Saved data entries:
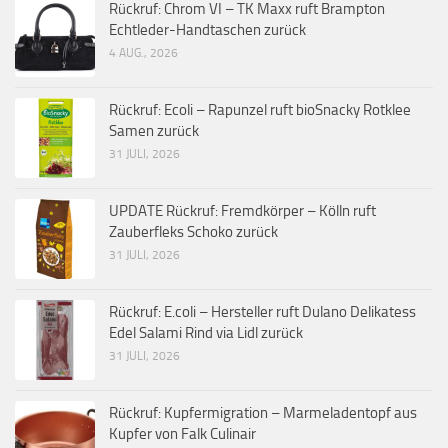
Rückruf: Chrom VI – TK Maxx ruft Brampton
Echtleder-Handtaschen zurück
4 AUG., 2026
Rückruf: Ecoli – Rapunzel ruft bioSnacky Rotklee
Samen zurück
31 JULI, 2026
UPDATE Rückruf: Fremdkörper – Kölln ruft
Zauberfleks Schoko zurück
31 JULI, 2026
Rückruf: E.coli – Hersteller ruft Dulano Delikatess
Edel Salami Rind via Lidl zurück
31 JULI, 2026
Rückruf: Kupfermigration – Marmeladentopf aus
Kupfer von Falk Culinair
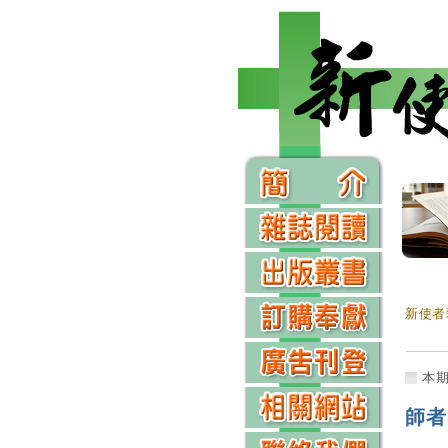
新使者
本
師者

---

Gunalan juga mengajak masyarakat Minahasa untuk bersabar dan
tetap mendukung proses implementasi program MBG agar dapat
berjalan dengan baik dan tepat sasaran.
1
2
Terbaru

Instructions to follow
Only the number is wanted: how many lines in the entries above contain the string "zurück"?

Exercise answer
4